**Instructions to follow**
Among the lines below, a stretch begins at the one with "Track order history" and ends at the one with "communication, and more.". Repeat that stretch exactly, ends included.

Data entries
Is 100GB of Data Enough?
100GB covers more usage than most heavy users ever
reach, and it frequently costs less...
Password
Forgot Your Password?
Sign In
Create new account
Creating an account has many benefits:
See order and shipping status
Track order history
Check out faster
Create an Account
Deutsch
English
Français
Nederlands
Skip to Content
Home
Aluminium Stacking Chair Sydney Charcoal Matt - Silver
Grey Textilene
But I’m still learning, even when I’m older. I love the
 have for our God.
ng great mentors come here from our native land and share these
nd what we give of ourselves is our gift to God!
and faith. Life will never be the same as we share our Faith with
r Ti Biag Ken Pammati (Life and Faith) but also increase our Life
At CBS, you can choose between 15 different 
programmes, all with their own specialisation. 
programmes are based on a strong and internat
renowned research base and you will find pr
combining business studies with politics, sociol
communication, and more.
...
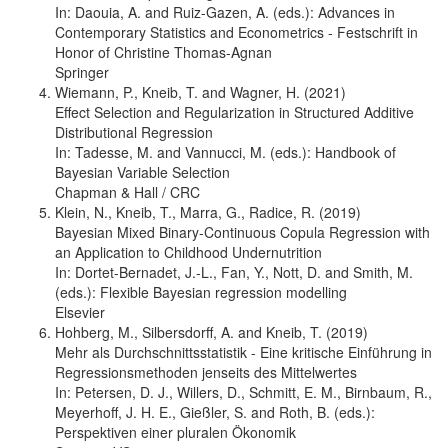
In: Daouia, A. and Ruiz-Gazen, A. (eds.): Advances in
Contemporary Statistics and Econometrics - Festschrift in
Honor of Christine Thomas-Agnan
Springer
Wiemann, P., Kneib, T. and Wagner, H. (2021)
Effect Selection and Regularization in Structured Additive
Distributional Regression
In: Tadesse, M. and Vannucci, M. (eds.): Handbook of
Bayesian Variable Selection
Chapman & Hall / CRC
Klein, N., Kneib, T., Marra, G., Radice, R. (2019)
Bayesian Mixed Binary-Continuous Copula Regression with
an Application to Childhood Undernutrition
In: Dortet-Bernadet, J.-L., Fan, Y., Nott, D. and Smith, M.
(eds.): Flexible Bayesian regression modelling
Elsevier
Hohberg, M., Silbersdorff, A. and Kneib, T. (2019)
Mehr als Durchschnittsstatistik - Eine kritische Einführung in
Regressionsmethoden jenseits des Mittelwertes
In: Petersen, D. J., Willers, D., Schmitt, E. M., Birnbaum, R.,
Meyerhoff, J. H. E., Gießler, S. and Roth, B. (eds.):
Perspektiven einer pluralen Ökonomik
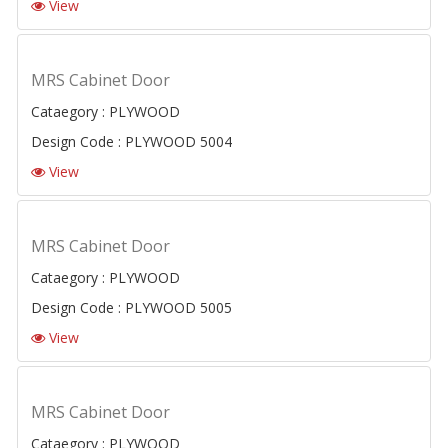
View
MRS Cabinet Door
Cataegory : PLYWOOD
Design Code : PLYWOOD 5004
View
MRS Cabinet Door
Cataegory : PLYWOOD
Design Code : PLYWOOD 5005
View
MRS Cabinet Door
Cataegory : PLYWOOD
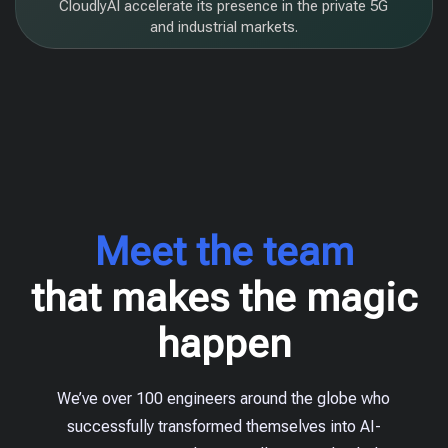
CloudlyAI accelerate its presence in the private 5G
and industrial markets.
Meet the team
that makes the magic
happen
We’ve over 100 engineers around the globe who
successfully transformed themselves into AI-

**Task solution**
Track order history
Check out faster
Create an Account
Deutsch
English
Français
Nederlands
Skip to Content
Home
Aluminium Stacking Chair Sydney Charcoal Matt - Silver
Grey Textilene
But I’m still learning, even when I’m older. I love the
 have for our God.
ng great mentors come here from our native land and share these
nd what we give of ourselves is our gift to God!
and faith. Life will never be the same as we share our Faith with
r Ti Biag Ken Pammati (Life and Faith) but also increase our Life
At CBS, you can choose between 15 different 
programmes, all with their own specialisation. 
programmes are based on a strong and internat
renowned research base and you will find pr
combining business studies with politics, sociol
communication, and more.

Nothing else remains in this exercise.